Qu’est ce qui fait qu’un rayon de soleil au milieu d’une journée grise peut suffir à nous donner le sourire? Qu’est ce qui fait qu’une chanson nous touche? Qu’est ce qui détermine les atomes crochus qu’on peut avoir avec quelqu’un? Pourquoi la même blague peut faire rire un jour et agacer le lendemain? Qu’est ce qui fait que malgré les guerres, les famines, les drames qu’on peut avoir à affronter, l’être humain a quasiment toujours l’énergie de se relever pour avancer encore un peu?
Ce serait vraiment juste grâce à un petit peu de sérotonine au milieu des neurones? Instinct de survie programmé génétiquement, aidé pharmacologiquement en cas de défaut? Suffisamment puissant pour contrer notre intellect, notre raison qui nous dit que non, objectivement, il n’y a pas de raison de continuer?
Je n’en sais rien.
Mais quand j’assiste, même de loin, à ces moments où l’espoir revient dans les paroles de mes patients, je me dis qu’il y a un truc.
C’est drôlement beau à voir, comme truc, même quand on n’y comprend rien.
La vie c’est peut-être pourri, mais c’est quand même un peu magique.
C’est pour ça que j’aime mon métier. merci
+1000.
Ping: Vendredi philosophie | Jeunes Médecins et Médecine Générale | Scoop.it
Et moi aussi ,c’est pour tout ces moments que j’aime ce métier et que malgré mes coups de cafard de toubib et de femme, je continue à exercer…

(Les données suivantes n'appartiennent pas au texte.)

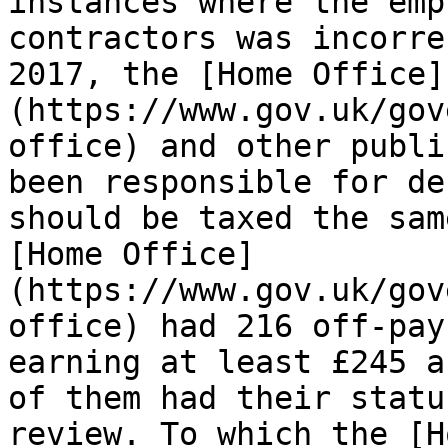
instances where the emp
contractors was incorre
2017, the [Home Office]
(https://www.gov.uk/gov
office) and other publi
been responsible for de
should be taxed the sam
[Home Office]
(https://www.gov.uk/gov
office) had 216 off-pay
earning at least £245 a
of them had their statu
review. To which the [H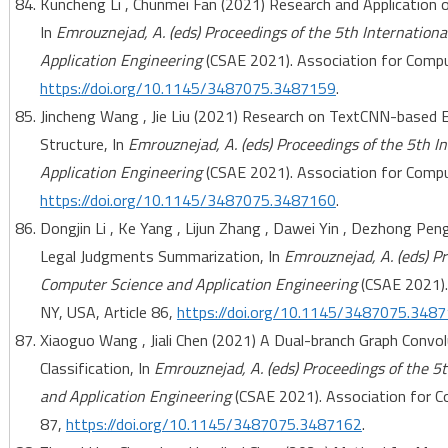
Kuncheng Li , Chunmei Fan (2021) Research and Application 
In
Emrouznejad, A. (eds) Proceedings of the 5th Internatio
Application Engineering
(CSAE 2021). Association for Comput
https://doi.org/10.1145/3487075.3487159
.
Jincheng Wang , Jie Liu (2021) Research on TextCNN-based E
Structure, In
Emrouznejad, A. (eds) Proceedings of the 5th 
Application Engineering
(CSAE 2021). Association for Comput
https://doi.org/10.1145/3487075.3487160
.
Dongjin Li , Ke Yang , Lijun Zhang , Dawei Yin , Dezhong Pe
Legal Judgments Summarization, In
Emrouznejad, A. (eds) P
Computer Science and Application Engineering
(CSAE 2021).
NY, USA, Article 86,
https://doi.org/10.1145/3487075.348
Xiaoguo Wang , Jiali Chen (2021) A Dual-branch Graph Conv
Classification, In
Emrouznejad, A. (eds) Proceedings of the 5
and Application Engineering
(CSAE 2021). Association for C
87,
https://doi.org/10.1145/3487075.3487162
.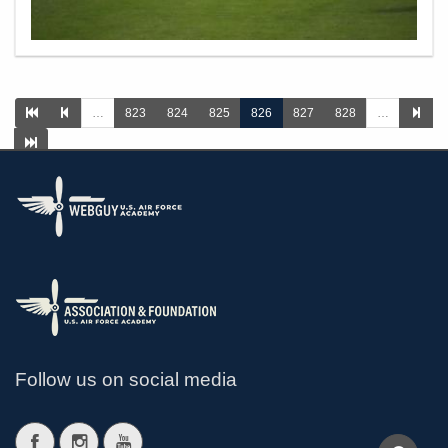
…
823
824
825
826
827
828
…
>
Follow us on social media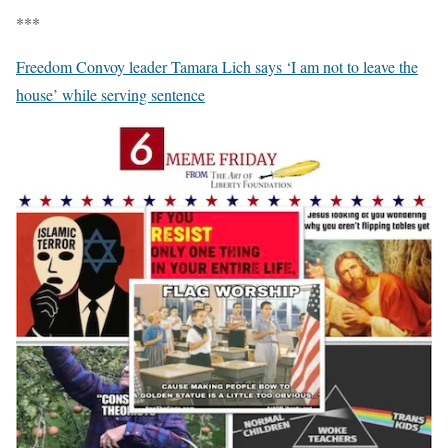
***
Freedom Convoy leader Tamara Lich says ‘I am not to leave the
house’ while serving sentence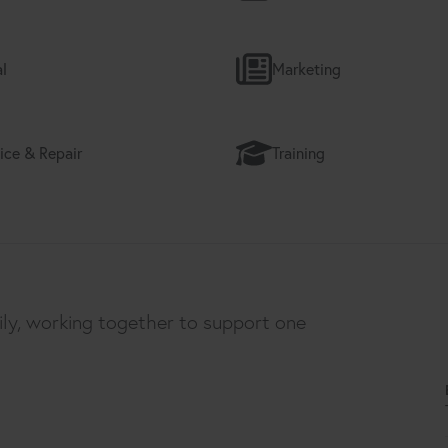
l
Marketing
ice & Repair
Training
ily, working together to support one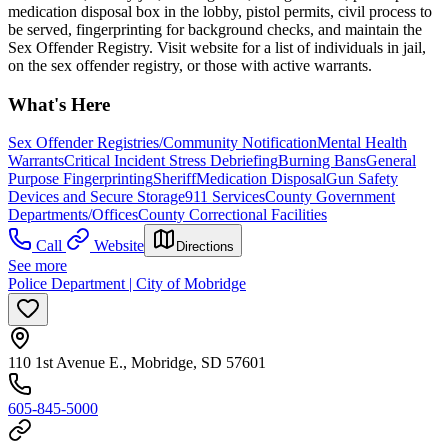
medication disposal box in the lobby, pistol permits, civil process to
be served, fingerprinting for background checks, and maintain the
Sex Offender Registry. Visit website for a list of individuals in jail,
on the sex offender registry, or those with active warrants.
What's Here
Sex Offender Registries/Community Notification
Mental Health
Warrants
Critical Incident Stress Debriefing
Burning Bans
General
Purpose Fingerprinting
Sheriff
Medication Disposal
Gun Safety
Devices and Secure Storage
911 Services
County Government
Departments/Offices
County Correctional Facilities
Call
Website
Directions
See more
Police Department | City of Mobridge
110 1st Avenue E., Mobridge, SD 57601
605-845-5000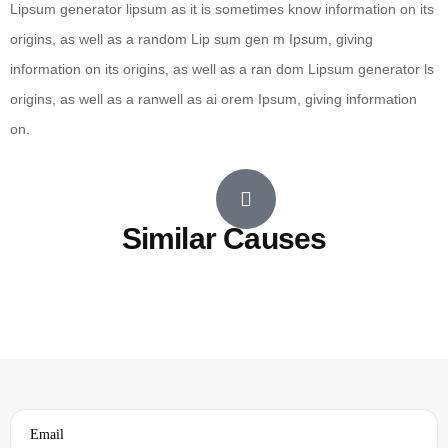
Lipsum generator lipsum as it is sometimes know information on its
origins, as well as a random Lip sum gen m Ipsum, giving
information on its origins, as well as a ran dom Lipsum generator ls
origins, as well as a ranwell as ai orem Ipsum, giving information
on.
Similar Causes
Email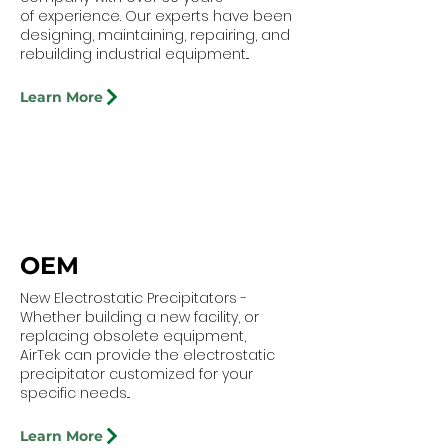
of experience. Our experts have been
designing, maintaining, repairing, and
rebuilding industrial equipment...
Learn More
OEM
New Electrostatic Precipitators -
Whether building a new facility, or
replacing obsolete equipment,
AirTek can provide the electrostatic
precipitator customized for your
specific needs...
Learn More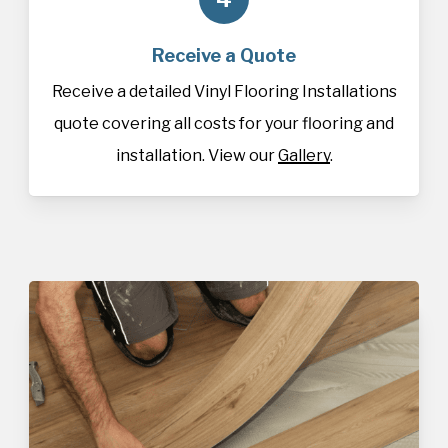
Receive a Quote
Receive a detailed Vinyl Flooring Installations
quote covering all costs for your flooring and
installation. View our
Gallery
.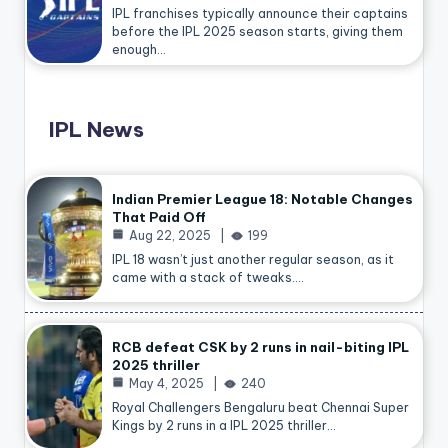
IPL franchises typically announce their captains
before the IPL 2025 season starts, giving them
enough…
IPL News
Indian Premier League 18: Notable Changes
That Paid Off
Aug 22, 2025
199
IPL 18 wasn’t just another regular season, as it
came with a stack of tweaks.…
RCB defeat CSK by 2 runs in nail-biting IPL
2025 thriller
May 4, 2025
240
Royal Challengers Bengaluru beat Chennai Super
Kings by 2 runs in a IPL 2025 thriller…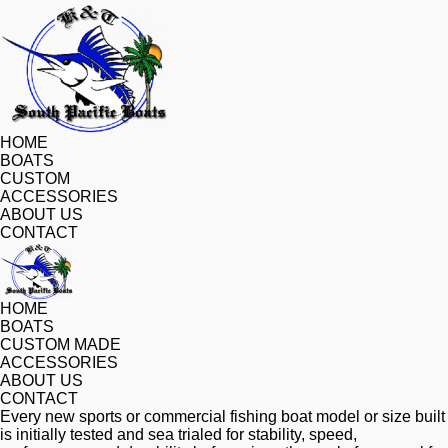
HOME
BOATS
CUSTOM
ACCESSORIES
ABOUT US
CONTACT
HOME
BOATS
CUSTOM MADE
ACCESSORIES
ABOUT US
CONTACT
Every new sports or commercial fishing boat model or size built 
is initially tested and sea trialed for stability, speed,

Très belle histoire. Je ne sais pas d’où certains puisent leur force à se battre. Peut-être justement le fait d’appréhender les malheurs de le vie avec philosophie, avec sagesse. Dernièrement j’ai croisé la route d’une personne paraplégique, encore jeune, de très haut niveau sportif. Vous imaginez le drame. Et pourtant chaque jour il me laissait béat d’admiration devant le combat qu’il menait, toujours avec le sourire, toujours avec l’envie de vivre. Je m’incline devant tant de résistance, de volonté.
C’est vrai,la vie c’est bizarre, il faut utiliser au mieux le temps qui nous est imparti. Ne rien gâcher, même pas le plaisir de manger une crêpe à la confiture…
c’est vrai que la vie c’est pourri… sauf aux instants magiques. la lecture de ce post en fut un pour moi. merci de m’avoir mis des larmes aux yeux.
Plus la vie est pourrie, plus on apprend à apprécier chaque petit moment de bonheur, même en cas de grave maladie, au contraire.
Et je crois qu’il faut avoir atteint une certaine maturité pour cela, une certaine expérience du malheur pour savoir reconnaitre et apprécier chaque petit instant de bonheur.